[WHAT THE TASK REQUIRES] Read through the listing below and copy each line in which the word "Hasdal" occurs.

****

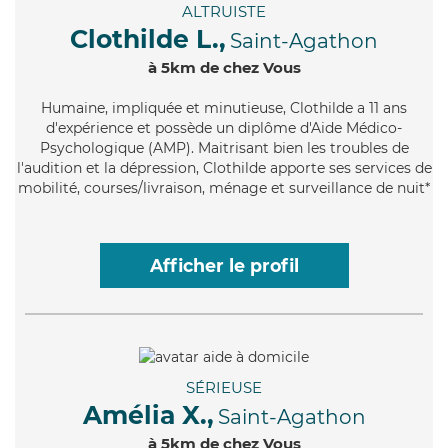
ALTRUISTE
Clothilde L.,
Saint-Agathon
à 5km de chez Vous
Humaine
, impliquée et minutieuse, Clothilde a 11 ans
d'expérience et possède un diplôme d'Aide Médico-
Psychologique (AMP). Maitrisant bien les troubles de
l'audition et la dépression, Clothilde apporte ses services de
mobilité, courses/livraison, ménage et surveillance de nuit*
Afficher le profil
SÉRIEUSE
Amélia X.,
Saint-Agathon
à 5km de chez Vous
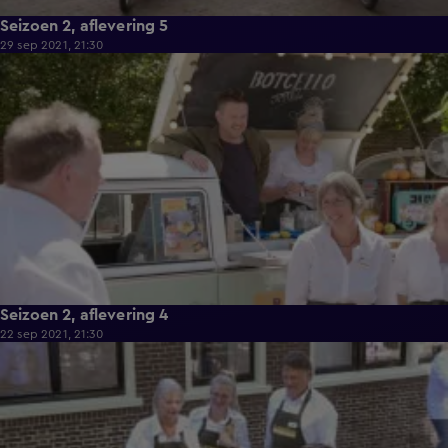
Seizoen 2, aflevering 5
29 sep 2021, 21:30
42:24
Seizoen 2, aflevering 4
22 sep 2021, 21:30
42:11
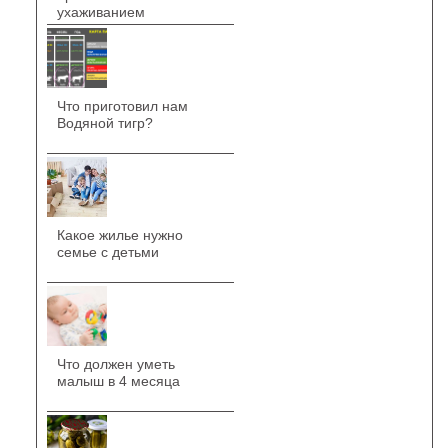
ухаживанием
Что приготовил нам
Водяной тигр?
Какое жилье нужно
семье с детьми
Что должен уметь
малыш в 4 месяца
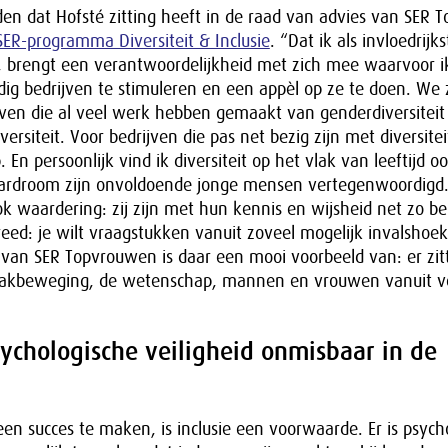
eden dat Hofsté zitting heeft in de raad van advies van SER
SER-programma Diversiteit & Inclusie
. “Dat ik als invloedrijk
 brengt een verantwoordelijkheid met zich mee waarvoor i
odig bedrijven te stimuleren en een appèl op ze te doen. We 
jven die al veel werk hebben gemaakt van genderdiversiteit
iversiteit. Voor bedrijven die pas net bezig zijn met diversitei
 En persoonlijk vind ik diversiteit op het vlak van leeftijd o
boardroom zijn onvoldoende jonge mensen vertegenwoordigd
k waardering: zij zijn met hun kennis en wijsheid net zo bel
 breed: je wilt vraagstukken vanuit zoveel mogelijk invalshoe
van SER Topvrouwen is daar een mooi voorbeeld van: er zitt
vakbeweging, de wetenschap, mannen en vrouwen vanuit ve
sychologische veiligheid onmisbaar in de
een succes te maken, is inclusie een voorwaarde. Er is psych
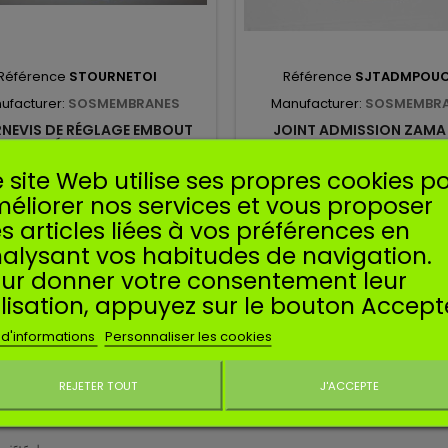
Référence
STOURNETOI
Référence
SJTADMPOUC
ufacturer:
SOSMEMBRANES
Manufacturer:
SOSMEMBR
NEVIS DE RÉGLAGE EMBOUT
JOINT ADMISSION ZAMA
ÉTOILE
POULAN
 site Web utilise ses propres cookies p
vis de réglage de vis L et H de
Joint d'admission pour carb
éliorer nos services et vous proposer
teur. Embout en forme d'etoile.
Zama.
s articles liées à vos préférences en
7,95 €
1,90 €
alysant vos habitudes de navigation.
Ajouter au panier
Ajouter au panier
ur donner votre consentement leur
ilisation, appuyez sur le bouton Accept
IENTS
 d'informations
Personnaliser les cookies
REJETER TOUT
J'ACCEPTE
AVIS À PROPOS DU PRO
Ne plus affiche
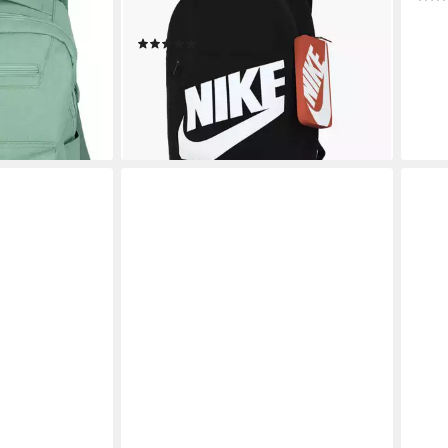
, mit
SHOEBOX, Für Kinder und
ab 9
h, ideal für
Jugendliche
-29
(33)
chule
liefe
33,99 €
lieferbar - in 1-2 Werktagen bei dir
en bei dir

****

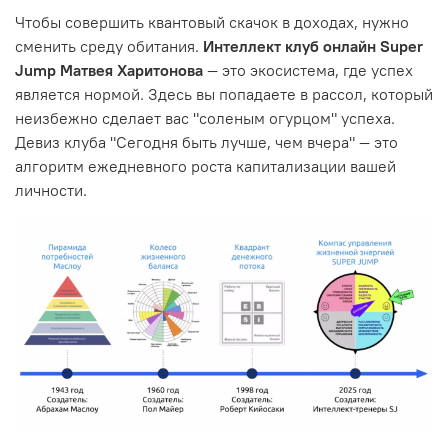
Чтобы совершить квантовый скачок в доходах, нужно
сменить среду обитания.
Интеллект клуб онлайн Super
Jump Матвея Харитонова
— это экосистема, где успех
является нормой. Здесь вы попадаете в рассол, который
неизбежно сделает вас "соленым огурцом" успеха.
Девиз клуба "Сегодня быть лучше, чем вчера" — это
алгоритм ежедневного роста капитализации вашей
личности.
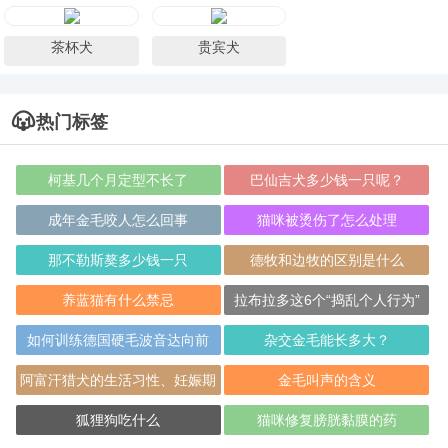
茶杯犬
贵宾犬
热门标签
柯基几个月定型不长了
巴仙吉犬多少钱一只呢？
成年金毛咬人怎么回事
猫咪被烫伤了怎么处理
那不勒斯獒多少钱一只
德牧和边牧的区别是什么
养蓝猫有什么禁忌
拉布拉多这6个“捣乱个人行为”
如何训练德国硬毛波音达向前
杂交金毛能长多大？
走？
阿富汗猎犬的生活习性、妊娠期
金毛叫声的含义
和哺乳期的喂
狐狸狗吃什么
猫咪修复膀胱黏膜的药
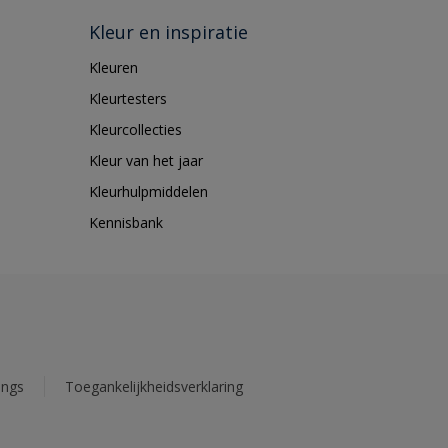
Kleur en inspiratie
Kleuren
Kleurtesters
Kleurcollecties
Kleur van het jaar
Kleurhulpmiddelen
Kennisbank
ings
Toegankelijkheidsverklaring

****

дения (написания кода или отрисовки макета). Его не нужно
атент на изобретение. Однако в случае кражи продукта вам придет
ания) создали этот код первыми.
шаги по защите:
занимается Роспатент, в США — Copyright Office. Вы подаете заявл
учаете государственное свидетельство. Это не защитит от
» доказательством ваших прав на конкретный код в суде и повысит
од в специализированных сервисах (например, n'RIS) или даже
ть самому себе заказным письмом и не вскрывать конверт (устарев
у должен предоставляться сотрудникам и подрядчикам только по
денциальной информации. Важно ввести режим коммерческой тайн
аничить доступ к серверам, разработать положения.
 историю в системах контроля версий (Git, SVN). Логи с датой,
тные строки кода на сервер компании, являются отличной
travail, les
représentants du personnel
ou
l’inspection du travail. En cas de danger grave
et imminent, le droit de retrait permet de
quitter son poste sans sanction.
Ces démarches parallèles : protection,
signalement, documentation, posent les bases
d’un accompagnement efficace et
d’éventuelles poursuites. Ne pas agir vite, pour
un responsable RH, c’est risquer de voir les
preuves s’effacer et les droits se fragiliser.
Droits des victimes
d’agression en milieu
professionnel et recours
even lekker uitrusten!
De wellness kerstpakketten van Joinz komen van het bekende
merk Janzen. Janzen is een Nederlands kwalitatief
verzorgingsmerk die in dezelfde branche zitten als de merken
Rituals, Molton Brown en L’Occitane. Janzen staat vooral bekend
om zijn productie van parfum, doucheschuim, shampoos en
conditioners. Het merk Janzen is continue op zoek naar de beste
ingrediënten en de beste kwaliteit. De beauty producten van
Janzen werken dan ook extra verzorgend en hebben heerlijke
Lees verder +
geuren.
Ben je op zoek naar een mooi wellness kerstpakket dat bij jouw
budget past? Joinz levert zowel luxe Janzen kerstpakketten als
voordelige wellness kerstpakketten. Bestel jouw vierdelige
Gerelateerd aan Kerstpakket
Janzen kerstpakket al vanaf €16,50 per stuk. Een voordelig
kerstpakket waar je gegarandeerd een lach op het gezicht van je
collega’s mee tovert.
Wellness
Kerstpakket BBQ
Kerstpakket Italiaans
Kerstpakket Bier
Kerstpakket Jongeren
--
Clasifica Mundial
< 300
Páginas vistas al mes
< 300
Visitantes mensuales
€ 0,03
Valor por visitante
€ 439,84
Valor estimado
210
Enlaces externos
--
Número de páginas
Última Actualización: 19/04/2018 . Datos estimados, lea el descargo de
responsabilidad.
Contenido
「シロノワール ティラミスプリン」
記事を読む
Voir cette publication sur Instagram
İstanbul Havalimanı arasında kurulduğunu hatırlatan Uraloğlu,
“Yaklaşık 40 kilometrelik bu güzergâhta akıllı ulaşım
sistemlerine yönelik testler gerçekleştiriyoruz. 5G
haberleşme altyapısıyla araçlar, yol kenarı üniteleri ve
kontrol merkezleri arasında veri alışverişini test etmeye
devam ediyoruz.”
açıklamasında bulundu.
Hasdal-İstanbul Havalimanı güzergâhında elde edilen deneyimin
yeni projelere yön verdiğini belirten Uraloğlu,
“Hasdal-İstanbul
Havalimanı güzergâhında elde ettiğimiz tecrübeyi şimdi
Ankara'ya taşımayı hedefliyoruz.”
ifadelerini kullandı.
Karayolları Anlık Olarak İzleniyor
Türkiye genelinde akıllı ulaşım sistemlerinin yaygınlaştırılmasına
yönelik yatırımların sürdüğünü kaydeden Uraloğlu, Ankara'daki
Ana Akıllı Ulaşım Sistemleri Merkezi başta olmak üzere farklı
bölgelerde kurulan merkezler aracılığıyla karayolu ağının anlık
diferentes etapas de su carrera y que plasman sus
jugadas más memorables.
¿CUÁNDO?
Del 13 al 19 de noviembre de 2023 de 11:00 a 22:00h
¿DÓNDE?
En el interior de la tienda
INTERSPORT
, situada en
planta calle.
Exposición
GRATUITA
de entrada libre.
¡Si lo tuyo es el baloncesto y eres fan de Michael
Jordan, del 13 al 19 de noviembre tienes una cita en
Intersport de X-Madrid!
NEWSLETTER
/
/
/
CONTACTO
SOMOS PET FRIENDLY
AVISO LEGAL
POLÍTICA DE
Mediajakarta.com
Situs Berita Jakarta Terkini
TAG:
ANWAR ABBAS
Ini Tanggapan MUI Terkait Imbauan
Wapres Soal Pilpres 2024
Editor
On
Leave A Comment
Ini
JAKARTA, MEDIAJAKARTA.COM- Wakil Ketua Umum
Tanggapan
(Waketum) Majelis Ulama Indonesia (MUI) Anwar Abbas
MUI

****

[TASK RESPONSE]
Hasdal-İstanbul Havalimanı güzergâhında elde edilen deneyimin
“Hasdal-İstanbul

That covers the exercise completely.